[Start of Attachment]

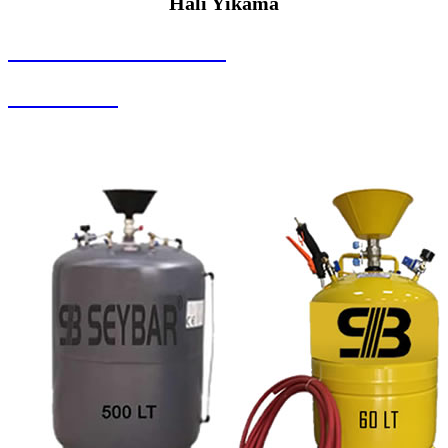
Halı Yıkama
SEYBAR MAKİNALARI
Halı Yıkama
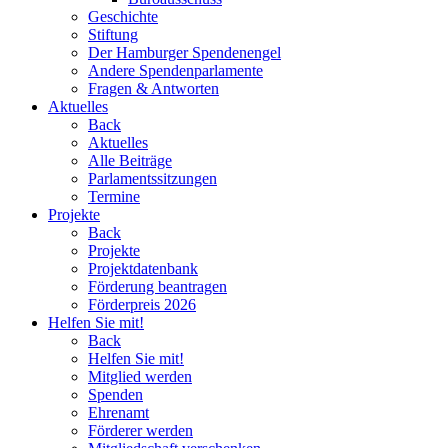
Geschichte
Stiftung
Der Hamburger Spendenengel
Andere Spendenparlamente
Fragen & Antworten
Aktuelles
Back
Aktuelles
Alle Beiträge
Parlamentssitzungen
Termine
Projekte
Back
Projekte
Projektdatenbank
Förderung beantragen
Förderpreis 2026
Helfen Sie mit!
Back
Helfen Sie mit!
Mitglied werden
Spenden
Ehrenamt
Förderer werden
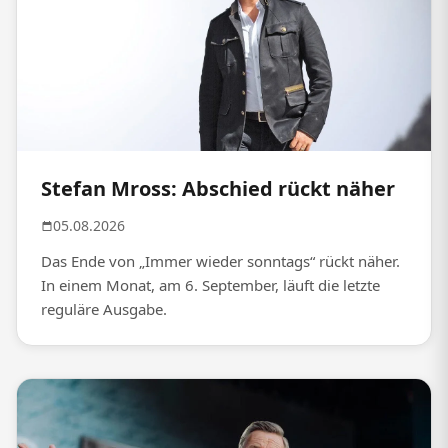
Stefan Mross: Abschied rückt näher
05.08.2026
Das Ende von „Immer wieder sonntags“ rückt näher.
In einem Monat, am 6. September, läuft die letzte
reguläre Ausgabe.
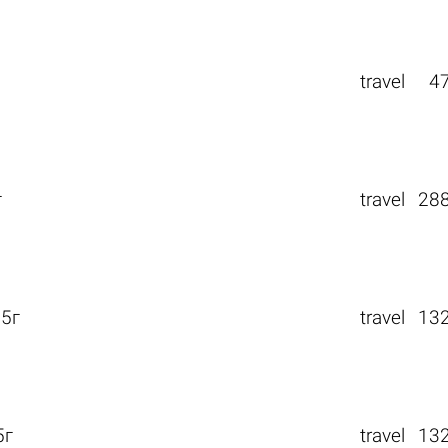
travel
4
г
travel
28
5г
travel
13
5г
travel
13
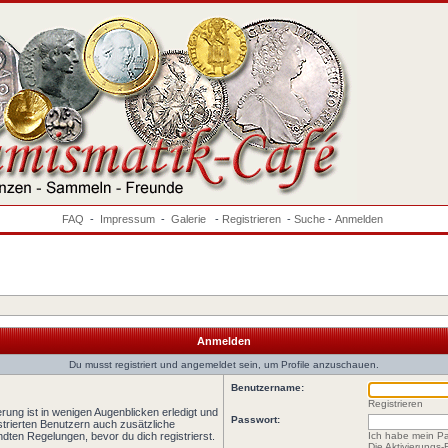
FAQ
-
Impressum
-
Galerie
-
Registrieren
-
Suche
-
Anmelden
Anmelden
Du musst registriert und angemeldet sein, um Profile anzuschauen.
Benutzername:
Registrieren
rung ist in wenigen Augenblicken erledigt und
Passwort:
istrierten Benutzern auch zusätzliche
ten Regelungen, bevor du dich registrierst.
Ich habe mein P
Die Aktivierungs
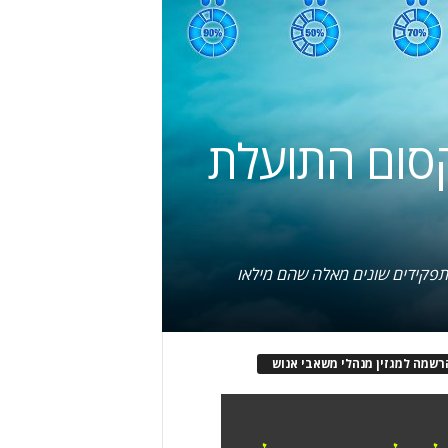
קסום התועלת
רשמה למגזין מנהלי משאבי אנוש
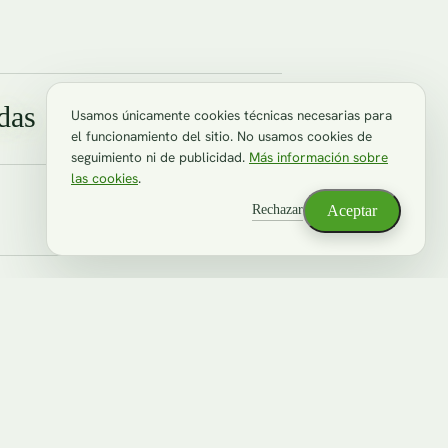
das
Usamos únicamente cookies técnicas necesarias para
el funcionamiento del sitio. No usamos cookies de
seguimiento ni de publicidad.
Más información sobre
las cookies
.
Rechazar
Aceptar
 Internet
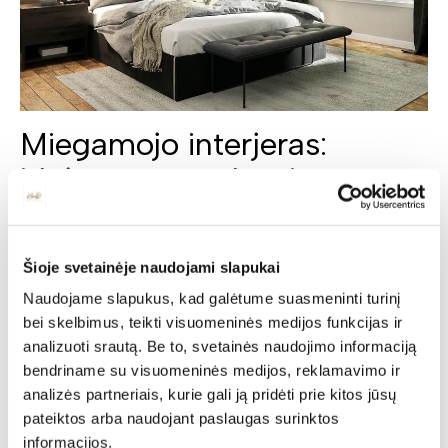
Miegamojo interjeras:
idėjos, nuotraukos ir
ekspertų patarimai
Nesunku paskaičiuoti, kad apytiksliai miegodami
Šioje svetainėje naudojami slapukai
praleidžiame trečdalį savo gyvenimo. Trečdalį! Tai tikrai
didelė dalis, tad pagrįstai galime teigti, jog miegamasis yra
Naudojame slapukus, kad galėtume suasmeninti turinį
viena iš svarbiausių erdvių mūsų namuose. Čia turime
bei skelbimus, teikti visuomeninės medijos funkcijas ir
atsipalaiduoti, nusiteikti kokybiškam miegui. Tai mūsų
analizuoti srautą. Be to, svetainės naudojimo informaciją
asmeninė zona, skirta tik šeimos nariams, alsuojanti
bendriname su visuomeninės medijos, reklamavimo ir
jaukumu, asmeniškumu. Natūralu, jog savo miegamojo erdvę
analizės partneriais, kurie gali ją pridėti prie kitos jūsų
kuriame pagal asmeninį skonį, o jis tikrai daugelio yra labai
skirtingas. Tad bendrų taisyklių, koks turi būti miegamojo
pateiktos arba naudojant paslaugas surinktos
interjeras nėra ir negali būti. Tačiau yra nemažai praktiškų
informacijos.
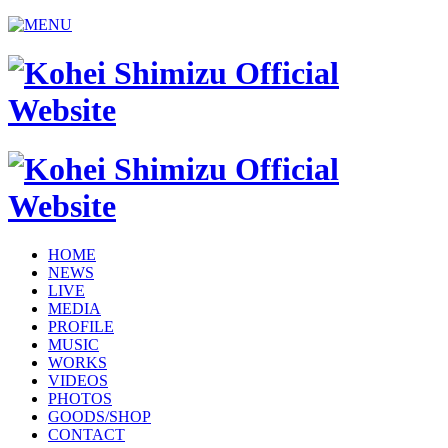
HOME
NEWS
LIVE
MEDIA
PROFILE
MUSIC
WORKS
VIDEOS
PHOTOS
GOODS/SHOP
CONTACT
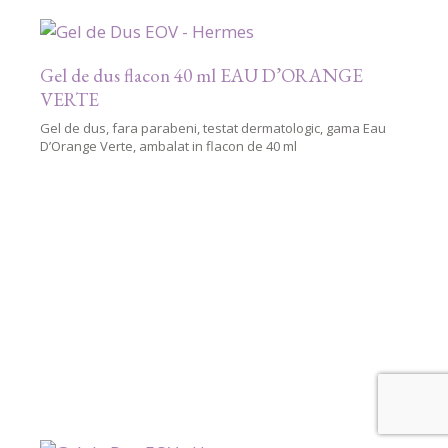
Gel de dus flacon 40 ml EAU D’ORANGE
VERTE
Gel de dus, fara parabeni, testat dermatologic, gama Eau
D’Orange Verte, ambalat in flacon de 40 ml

[End of Attachment]
[Start of Attachment]

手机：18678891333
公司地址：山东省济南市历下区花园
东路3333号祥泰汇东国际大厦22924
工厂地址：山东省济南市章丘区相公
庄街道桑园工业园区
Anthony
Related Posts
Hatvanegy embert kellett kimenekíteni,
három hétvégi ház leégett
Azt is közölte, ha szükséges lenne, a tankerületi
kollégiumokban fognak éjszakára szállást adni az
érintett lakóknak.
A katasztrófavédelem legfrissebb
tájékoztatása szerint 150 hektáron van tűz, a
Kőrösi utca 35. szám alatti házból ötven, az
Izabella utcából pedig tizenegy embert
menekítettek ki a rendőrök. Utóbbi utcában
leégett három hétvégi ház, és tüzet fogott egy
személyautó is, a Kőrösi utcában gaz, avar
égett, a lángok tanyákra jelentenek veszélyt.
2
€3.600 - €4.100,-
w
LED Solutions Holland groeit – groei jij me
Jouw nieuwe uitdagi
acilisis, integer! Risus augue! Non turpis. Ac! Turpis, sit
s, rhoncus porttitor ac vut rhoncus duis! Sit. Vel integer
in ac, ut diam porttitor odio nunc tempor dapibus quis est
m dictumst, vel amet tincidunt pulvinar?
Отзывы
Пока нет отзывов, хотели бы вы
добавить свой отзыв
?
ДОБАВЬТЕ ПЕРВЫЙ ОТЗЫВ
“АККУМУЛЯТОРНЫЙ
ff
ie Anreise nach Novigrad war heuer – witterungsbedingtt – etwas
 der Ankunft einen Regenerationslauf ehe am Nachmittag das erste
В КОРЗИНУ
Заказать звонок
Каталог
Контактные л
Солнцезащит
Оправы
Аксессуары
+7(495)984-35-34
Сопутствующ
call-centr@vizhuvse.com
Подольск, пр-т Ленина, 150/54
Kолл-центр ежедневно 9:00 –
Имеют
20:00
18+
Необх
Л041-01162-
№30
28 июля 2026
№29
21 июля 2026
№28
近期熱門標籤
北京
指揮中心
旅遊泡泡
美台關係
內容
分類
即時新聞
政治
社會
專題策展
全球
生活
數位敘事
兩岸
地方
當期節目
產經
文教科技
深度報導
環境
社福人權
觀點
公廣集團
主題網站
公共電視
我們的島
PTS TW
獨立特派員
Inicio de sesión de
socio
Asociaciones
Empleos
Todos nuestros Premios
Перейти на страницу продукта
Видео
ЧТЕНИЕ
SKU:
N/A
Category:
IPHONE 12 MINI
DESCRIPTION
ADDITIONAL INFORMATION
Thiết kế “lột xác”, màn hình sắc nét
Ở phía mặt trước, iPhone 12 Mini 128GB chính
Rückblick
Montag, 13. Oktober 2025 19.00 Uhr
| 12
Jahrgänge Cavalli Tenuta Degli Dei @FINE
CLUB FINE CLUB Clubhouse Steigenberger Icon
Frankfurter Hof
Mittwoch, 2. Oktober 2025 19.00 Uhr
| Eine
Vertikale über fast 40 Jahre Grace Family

[End of Attachment]
[Start of Attachment]

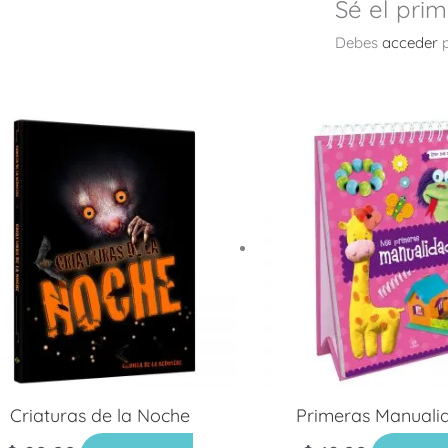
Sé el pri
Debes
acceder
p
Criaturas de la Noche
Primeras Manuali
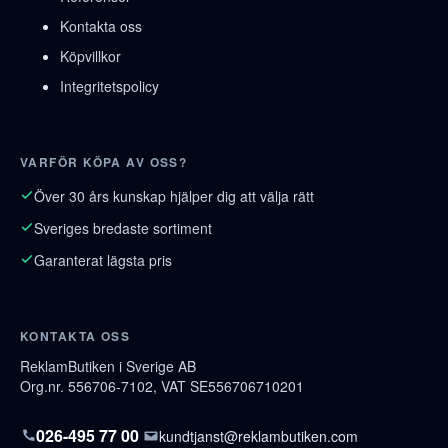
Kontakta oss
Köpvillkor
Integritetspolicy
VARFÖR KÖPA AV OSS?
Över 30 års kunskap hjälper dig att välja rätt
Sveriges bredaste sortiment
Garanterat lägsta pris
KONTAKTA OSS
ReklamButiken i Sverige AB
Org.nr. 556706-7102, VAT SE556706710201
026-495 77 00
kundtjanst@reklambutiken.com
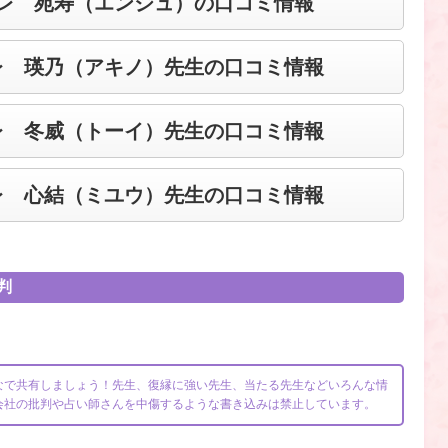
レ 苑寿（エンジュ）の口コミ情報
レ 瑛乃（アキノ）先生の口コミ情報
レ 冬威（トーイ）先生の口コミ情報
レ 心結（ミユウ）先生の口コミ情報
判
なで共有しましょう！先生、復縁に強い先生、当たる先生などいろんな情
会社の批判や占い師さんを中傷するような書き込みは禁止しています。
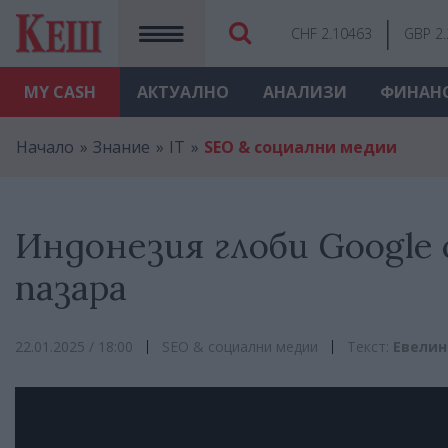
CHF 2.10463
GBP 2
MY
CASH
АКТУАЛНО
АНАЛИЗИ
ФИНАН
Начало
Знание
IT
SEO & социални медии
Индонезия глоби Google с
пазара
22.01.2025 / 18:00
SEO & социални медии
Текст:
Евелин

[End of Attachment]

§ **Task item**
In the records, find every line that has the string "rückt" and copy it.

§ **Solution to the exercise**
Stefan Mross: Abschied rückt näher
Das Ende von „Immer wieder sonntags“ rückt näher.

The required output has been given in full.